ダメ男依存症候群 ~俺は彼女に中毒症状~
「……旬?」
「へ? 何?」
ナツの声で俺は我に返った。
「一人暮らしは大丈夫なのって聞いたの。どうしたの? 今日、何かいつもよりも変よ?」
ナツは首を傾げている。
「え……そんなことないよ。俺はいつも通り……って、ナツ。今さりげなくいつもよりもって言った?」
「うん。だって普段も変だから」
あっさりと頷かれた。
「あー。ひっでーの。俺のどこが変なんだよー」
「んー……何か色々」
色々って……流石に傷つくよ、俺だってさ……
「お待たせしました。たらこクリームとツナマヨネーズになります」
店員が皿を二つ持って俺達のテーブルへやってきた。
パスタは食べてみると、本当に安いのに美味しかった。俺はナツに言われたことなんてもう気にしてなかった。

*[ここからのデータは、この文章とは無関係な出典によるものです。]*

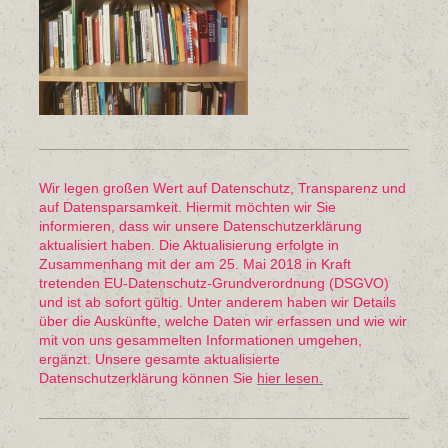
Wir legen großen Wert auf Datenschutz, Transparenz und
auf Datensparsamkeit. Hiermit möchten wir Sie
informieren, dass wir unsere Datenschutzerklärung
aktualisiert haben. Die Aktualisierung erfolgte in
Zusammenhang mit der am 25. Mai 2018 in Kraft
tretenden EU-Datenschutz-Grundverordnung (DSGVO)
und ist ab sofort gültig. Unter anderem haben wir Details
über die Auskünfte, welche Daten wir erfassen und wie wir
mit von uns gesammelten Informationen umgehen,
ergänzt. Unsere gesamte aktualisierte
Datenschutzerklärung können Sie
hier lesen.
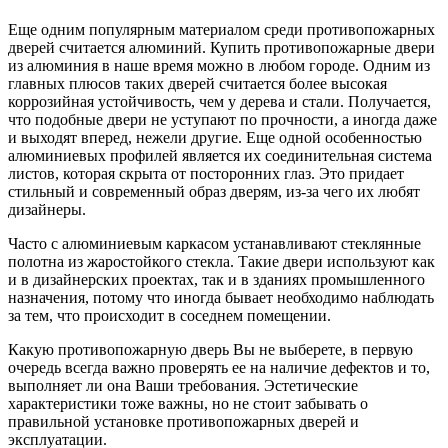
Еще одним популярным материалом среди противопожарных
дверей считается алюминий. Купить противопожарные двери
из алюминия в наше время можно в любом городе. Одним из
главных плюсов таких дверей считается более высокая
коррозийная устойчивость, чем у дерева и стали. Получается,
что подобные двери не уступают по прочности, а иногда даже
и выходят вперед, нежели другие. Еще одной особенностью
алюминиевых профилей является их соединительная система
листов, которая скрыта от посторонних глаз. Это придает
стильный и современный образ дверям, из-за чего их любят
дизайнеры.
Часто с алюминиевым каркасом устанавливают стеклянные
полотна из жаростойкого стекла. Такие двери используют как
и в дизайнерских проектах, так и в зданиях промышленного
назначения, потому что иногда бывает необходимо наблюдать
за тем, что происходит в соседнем помещении.
Какую противопожарную дверь Вы не выберете, в первую
очередь всегда важно проверять ее на наличие дефектов и то,
выполняет ли она Ваши требования. Эстетические
характеристики тоже важны, но не стоит забывать о
правильной установке противопожарных дверей и
эксплуатации.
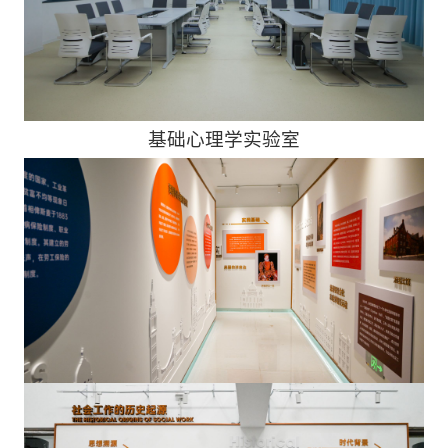
基础心理学实验室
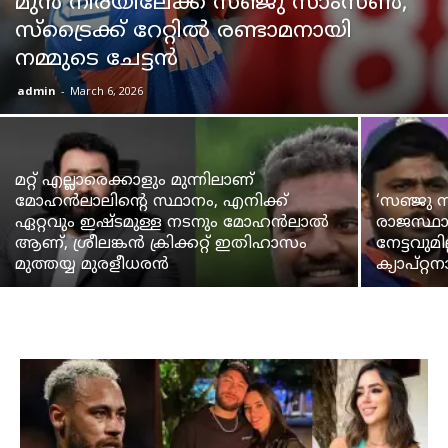
മുൻ നിരയിലേക്ക് സഞ്ജു സാംസൺ,
സ്ട്രൈക്ക് റേറ്റിൽ രണ്ടാമനായി
നമ്മുടെ ചേട്ടൻ
admin
-
March 6, 2026
മറ്റ് എല്ലാരെക്കാളും മുന്നിലാണ്
മോഹൻലാലിന്റെ സ്ഥാനം, എനിക്ക്
‘സഞ്ജു സ
ഏറ്റവും ഇഷ്ടമുള്ള നടനും മോഹൻലാൽ
രാജസ്ഥാന
ആണ്, ശ്രീലങ്കൻ ക്രിക്കറ്റ് ഇതിഹാസം
നേട്ടവുമ
മുത്തയ്യ മുരളീധരൻ
ക്യാപ്റ്റ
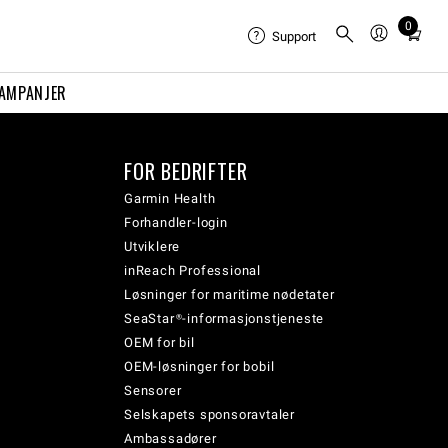
0
Total
Support
items
in
AMPANJER
cart:
0
FOR BEDRIFTER
Garmin Health
Forhandler-login
Utviklere
inReach Professional
Løsninger for maritime nødetater
SeaStar®-informasjonstjeneste
OEM for bil
OEM-løsninger for bobil
Sensorer
Selskapets sponsoravtaler
Ambassadører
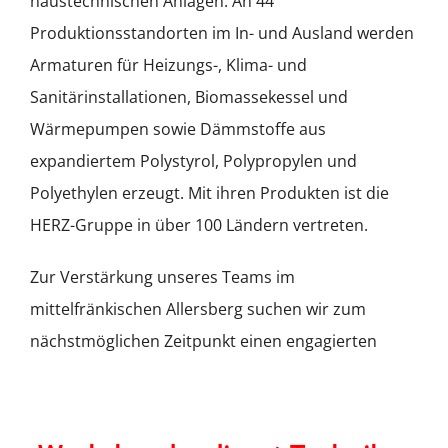
haustechnischen Anlagen. An 44
Produktionsstandorten im In- und Ausland werden
Armaturen für Heizungs-, Klima- und
Sanitärinstallationen, Biomassekessel und
Wärmepumpen sowie Dämmstoffe aus
expandiertem Polystyrol, Polypropylen und
Polyethylen erzeugt. Mit ihren Produkten ist die
HERZ-Gruppe in über 100 Ländern vertreten.
Zur Verstärkung unseres Teams im
mittelfränkischen Allersberg suchen wir zum
nächstmöglichen Zeitpunkt einen engagierten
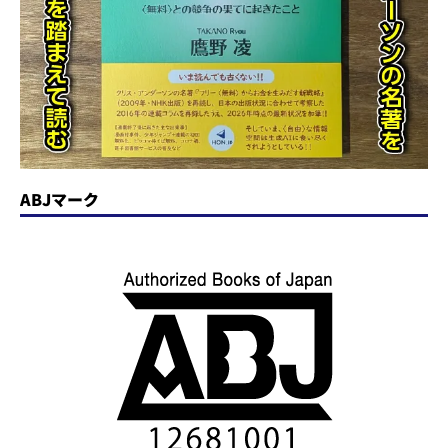
ABJマーク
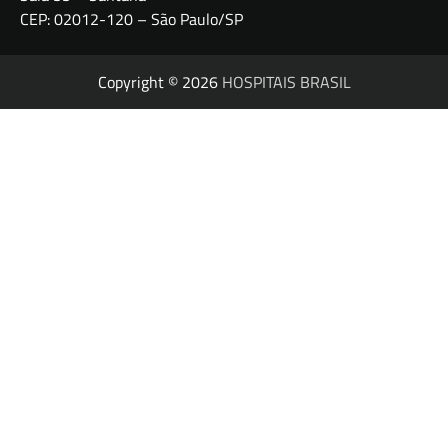
CEP: 02012-120 – São Paulo/SP
Copyright © 2026
HOSPITAIS BRASIL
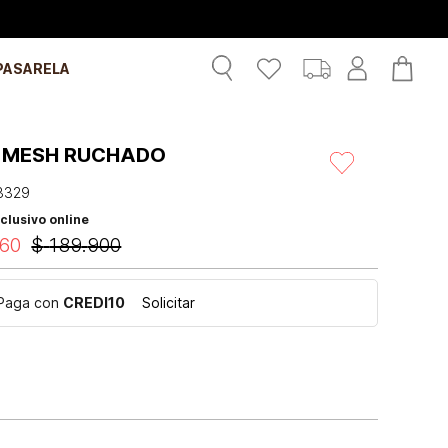
PASARELA
 MESH RUCHADO
3329
clusivo online
60
$
189
.
900
Paga con
CREDI10
Solicitar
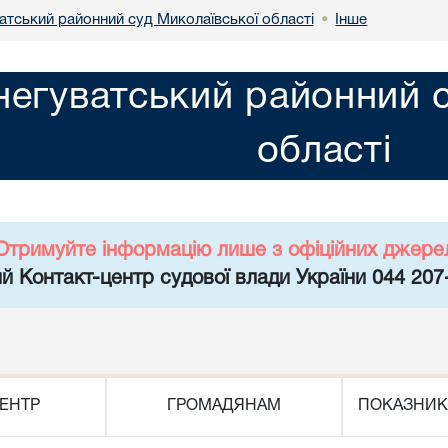
атський районний суд Миколаївської області
Інше
•
негуватський районний с
області
Отримуйте інформацію лише з офіційних джере
й Контакт-центр судової влади України 044 207
ЕНТР
ГРОМАДЯНАМ
ПОКАЗНИК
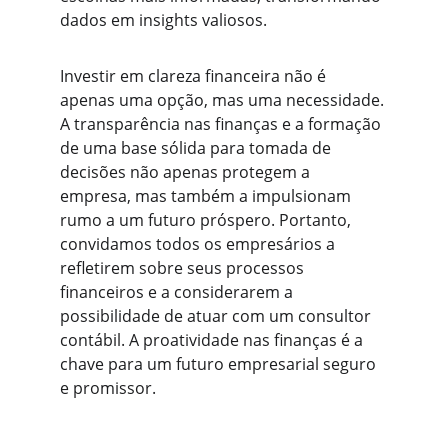
dados em insights valiosos.
Investir em clareza financeira não é 
apenas uma opção, mas uma necessidade. 
A transparência nas finanças e a formação 
de uma base sólida para tomada de 
decisões não apenas protegem a 
empresa, mas também a impulsionam 
rumo a um futuro próspero. Portanto, 
convidamos todos os empresários a 
refletirem sobre seus processos 
financeiros e a considerarem a 
possibilidade de atuar com um consultor 
contábil. A proatividade nas finanças é a 
chave para um futuro empresarial seguro 
e promissor.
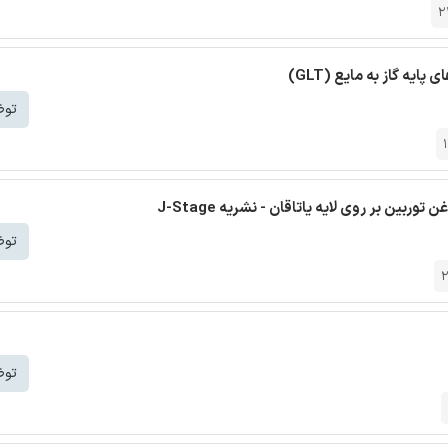
2
یه گاز به مایع (GLT)
توض
بین بر روی لایه یاتاقان - نشریه J-Stage
توض
2
توض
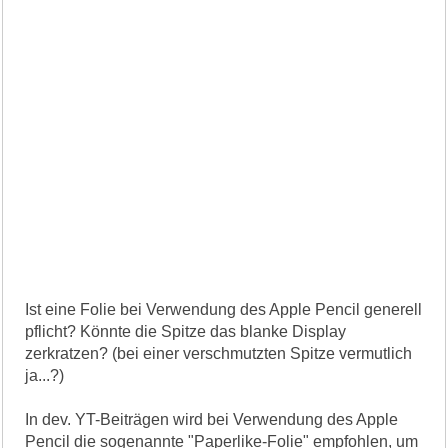
Ist eine Folie bei Verwendung des Apple Pencil generell
pflicht? Könnte die Spitze das blanke Display
zerkratzen? (bei einer verschmutzten Spitze vermutlich
ja...?)
In dev. YT-Beiträgen wird bei Verwendung des Apple
Pencil die sogenannte "Paperlike-Folie" empfohlen, um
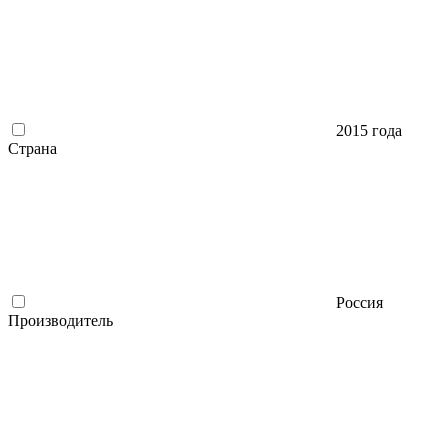
2015 года
Страна
Россия
Производитель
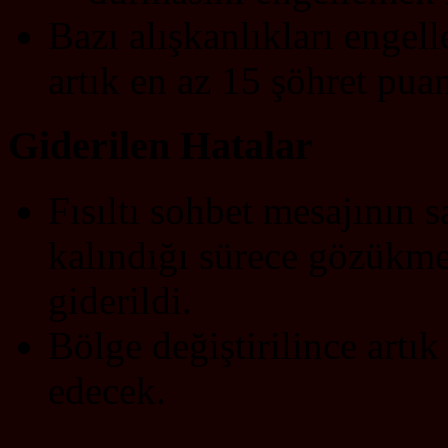
Bazı alışkanlıkları enge
artık en az 15 şöhret puan
Giderilen Hatalar
Fısıltı sohbet mesajının 
kalındığı sürece gözükme
giderildi.
Bölge değiştirilince art
edecek.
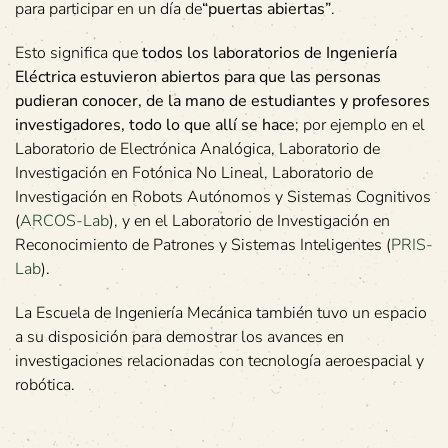
para participar en un día de
“puertas abiertas”
.
Esto significa que
todos los laboratorios de Ingeniería
Eléctrica estuvieron abiertos para que las personas
pudieran conocer, de la mano de estudiantes y profesores
investigadores, todo lo que allí se hace
; por ejemplo en el
Laboratorio de Electrónica Analógica, Laboratorio de
Investigación en Fotónica No Lineal, Laboratorio de
Investigación en Robots Autónomos y Sistemas Cognitivos
(
ARCOS-Lab
), y en el Laboratorio de Investigación en
Reconocimiento de Patrones y Sistemas Inteligentes (
PRIS-
Lab
).
La Escuela de Ingeniería Mecánica también tuvo un espacio
a su disposición para demostrar los avances en
investigaciones relacionadas con tecnología aeroespacial y
robótica.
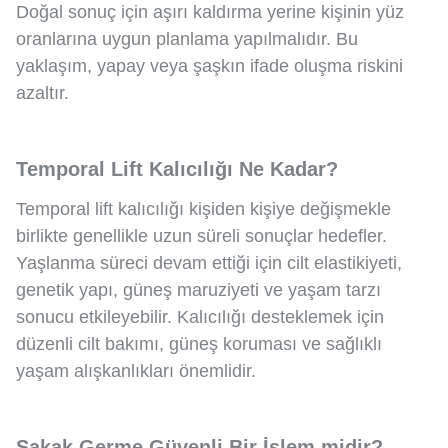
Doğal sonuç için aşırı kaldırma yerine kişinin yüz
oranlarına uygun planlama yapılmalıdır. Bu
yaklaşım, yapay veya şaşkın ifade oluşma riskini
azaltır.
Temporal Lift Kalıcılığı Ne Kadar?
Temporal lift kalıcılığı kişiden kişiye değişmekle
birlikte genellikle uzun süreli sonuçlar hedefler.
Yaşlanma süreci devam ettiği için cilt elastikiyeti,
genetik yapı, güneş maruziyeti ve yaşam tarzı
sonucu etkileyebilir. Kalıcılığı desteklemek için
düzenli cilt bakımı, güneş koruması ve sağlıklı
yaşam alışkanlıkları önemlidir.
Şakak Germe Güvenli Bir İşlem midir?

「それで、どう? 一人暮らし。旬、また部屋散らかしてない?」
ナツに言われて、俺はギクッとした。
「……うん。まあ、いつも通り」
「いつも通りってことはいつも通りなのね」
ナツは呆れた顔で言った。
「いや、俺は散らかしてるつもりはないんだけどさ……何か知らないうちになるっていうか……」
これは本当にそうだ。散らかそうとしてるわけじゃない。でも不思議なことに、部屋はどんどん汚れていく。
「旬はね、習慣がないのよ。ゴミはゴミ箱、出したものは入ってたところにしまうっていう」
「あ、そうか」
だから俺の部屋は、いつも散らかるのか。なるほど。目からウロコだ。